[Records from a data source]
= Beginning of Section =

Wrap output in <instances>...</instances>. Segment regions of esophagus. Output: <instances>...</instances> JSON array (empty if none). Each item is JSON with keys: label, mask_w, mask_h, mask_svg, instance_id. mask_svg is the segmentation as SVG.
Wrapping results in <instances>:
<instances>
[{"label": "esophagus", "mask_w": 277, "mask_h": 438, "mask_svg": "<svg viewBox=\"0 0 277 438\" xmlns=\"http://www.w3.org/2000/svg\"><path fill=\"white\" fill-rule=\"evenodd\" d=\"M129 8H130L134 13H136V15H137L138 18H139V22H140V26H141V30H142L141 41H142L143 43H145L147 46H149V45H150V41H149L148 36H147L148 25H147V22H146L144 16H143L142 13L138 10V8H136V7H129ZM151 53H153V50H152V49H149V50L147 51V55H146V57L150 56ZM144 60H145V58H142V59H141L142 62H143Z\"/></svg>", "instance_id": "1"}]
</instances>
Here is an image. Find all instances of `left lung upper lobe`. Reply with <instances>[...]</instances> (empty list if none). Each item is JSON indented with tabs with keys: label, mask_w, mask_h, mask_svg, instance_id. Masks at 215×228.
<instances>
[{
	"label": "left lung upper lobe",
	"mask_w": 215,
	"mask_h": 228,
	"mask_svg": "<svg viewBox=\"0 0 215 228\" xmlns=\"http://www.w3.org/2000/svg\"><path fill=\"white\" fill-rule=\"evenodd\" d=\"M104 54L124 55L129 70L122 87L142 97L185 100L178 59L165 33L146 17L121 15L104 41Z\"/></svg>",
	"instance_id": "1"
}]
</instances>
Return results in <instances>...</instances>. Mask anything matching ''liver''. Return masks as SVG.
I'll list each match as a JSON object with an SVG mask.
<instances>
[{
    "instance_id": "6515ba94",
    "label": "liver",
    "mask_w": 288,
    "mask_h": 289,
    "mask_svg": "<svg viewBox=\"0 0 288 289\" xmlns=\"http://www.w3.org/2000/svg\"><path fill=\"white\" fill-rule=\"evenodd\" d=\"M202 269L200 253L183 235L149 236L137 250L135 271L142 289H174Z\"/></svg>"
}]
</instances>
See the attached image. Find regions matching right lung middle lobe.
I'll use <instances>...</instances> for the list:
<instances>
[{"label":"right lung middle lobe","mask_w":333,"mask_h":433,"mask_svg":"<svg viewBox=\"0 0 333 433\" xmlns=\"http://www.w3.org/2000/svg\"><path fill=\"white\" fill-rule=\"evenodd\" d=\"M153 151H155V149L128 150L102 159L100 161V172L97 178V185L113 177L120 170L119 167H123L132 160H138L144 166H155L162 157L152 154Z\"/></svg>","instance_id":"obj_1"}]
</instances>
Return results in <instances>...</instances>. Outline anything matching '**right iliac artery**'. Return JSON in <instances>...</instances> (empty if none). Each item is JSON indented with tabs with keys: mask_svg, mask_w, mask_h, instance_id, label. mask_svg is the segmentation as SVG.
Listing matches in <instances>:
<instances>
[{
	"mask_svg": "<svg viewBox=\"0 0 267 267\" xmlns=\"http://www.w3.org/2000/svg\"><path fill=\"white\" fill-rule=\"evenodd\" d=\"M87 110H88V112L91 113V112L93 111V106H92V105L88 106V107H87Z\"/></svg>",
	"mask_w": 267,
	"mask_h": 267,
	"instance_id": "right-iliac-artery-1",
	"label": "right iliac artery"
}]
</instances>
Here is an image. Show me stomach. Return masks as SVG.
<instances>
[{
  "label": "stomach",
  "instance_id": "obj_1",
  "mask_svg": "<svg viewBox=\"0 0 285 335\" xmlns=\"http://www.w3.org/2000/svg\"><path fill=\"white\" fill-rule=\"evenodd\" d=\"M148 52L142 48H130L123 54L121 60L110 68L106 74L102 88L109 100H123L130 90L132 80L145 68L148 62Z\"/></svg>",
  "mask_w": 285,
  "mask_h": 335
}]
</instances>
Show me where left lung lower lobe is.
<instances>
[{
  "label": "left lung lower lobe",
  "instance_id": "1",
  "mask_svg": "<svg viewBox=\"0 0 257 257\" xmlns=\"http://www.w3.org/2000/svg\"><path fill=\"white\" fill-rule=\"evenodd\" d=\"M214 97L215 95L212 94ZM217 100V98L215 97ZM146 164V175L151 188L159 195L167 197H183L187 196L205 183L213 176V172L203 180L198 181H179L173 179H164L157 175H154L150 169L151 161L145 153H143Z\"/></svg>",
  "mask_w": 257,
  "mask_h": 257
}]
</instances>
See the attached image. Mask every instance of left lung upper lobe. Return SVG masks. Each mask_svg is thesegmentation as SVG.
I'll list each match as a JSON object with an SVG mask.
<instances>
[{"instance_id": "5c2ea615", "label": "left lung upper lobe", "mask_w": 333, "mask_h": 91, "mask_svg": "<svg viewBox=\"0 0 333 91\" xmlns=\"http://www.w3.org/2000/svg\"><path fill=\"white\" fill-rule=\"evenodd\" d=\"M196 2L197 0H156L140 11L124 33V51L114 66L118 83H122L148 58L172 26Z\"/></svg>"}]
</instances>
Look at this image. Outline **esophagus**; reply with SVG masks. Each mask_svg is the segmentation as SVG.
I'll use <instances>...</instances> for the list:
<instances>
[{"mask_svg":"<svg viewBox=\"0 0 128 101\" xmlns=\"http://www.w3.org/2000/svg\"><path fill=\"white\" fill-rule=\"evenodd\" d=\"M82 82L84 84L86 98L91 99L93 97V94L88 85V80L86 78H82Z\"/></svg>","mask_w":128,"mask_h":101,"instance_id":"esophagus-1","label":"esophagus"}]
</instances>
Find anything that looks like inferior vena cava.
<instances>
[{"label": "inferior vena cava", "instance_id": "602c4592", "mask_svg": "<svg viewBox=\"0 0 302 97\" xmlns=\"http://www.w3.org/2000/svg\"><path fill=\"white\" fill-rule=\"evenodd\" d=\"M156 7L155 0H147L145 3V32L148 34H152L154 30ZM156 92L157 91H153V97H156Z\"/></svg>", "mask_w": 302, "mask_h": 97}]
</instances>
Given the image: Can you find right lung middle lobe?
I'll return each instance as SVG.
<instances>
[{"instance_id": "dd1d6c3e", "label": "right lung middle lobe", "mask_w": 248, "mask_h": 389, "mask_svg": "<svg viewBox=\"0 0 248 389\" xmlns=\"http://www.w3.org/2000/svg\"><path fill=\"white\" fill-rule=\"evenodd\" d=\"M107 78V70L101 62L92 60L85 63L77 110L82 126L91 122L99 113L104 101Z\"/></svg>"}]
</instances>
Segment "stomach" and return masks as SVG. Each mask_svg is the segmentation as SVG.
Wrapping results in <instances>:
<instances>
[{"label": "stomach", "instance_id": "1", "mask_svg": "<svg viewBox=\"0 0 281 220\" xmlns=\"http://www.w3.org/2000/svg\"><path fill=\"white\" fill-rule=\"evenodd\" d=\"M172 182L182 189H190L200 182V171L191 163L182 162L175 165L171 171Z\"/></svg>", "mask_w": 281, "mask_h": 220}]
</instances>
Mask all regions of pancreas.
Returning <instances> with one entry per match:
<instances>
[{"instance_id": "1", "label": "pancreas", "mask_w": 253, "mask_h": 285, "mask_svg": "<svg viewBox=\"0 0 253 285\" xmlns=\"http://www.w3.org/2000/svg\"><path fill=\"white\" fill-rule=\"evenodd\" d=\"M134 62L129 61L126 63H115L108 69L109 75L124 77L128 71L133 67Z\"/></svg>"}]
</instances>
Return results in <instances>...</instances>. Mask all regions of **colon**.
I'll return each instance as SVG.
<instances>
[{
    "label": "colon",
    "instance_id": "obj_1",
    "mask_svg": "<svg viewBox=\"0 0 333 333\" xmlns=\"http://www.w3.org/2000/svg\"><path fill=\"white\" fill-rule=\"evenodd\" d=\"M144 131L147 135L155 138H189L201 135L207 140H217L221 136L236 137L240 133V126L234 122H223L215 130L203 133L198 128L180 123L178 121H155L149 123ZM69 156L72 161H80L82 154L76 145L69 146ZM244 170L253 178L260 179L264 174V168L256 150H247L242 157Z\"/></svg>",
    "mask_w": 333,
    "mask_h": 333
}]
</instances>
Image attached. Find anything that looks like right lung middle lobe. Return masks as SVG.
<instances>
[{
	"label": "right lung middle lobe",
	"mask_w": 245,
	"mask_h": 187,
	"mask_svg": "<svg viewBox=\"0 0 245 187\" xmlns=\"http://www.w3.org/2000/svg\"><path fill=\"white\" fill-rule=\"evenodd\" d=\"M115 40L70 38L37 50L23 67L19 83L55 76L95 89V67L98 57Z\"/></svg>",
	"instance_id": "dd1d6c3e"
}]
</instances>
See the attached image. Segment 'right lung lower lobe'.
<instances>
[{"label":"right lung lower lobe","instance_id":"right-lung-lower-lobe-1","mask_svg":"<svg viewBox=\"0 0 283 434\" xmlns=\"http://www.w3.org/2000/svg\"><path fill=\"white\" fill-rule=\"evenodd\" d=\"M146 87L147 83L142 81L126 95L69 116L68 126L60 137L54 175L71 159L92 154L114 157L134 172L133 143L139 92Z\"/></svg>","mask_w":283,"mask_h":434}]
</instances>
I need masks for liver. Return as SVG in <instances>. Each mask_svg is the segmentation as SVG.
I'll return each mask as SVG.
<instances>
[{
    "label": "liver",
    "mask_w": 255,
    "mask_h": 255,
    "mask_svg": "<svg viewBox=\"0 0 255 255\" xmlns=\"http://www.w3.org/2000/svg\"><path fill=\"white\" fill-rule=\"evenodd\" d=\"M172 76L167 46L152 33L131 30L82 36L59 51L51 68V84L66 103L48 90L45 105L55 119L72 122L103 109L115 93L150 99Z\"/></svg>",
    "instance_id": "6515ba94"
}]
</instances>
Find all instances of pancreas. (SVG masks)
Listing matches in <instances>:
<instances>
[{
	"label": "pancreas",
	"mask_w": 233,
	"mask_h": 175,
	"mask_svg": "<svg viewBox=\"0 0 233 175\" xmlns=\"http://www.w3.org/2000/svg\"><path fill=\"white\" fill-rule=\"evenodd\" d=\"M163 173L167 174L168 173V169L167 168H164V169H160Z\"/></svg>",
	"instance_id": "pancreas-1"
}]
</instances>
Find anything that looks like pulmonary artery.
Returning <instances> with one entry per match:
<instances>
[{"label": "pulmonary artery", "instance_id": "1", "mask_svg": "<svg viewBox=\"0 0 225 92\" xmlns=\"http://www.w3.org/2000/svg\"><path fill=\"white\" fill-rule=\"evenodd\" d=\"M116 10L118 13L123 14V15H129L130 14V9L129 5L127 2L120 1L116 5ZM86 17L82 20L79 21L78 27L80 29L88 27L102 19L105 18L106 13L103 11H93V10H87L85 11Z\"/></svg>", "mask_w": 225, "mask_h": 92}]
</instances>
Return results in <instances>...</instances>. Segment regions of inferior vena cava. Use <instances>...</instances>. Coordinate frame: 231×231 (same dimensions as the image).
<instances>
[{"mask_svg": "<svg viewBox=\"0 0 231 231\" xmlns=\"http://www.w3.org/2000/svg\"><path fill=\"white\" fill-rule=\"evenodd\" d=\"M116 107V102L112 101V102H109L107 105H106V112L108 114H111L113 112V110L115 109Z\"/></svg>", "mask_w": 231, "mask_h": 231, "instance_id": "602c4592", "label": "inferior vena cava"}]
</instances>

= End of Section =

=== Task instructions ===
Word for word, repeat the lines from the one holding "Return results in <instances>...</instances>. Segment" through the last line of the entries, both included.

=== Exercise solution ===
Return results in <instances>...</instances>. Segment regions of inferior vena cava. Use <instances>...</instances>. Coordinate frame: 231×231 (same dimensions as the image).
<instances>
[{"mask_svg": "<svg viewBox=\"0 0 231 231\" xmlns=\"http://www.w3.org/2000/svg\"><path fill=\"white\" fill-rule=\"evenodd\" d=\"M116 107V102L112 101V102H109L107 105H106V112L108 114H111L113 112V110L115 109Z\"/></svg>", "mask_w": 231, "mask_h": 231, "instance_id": "602c4592", "label": "inferior vena cava"}]
</instances>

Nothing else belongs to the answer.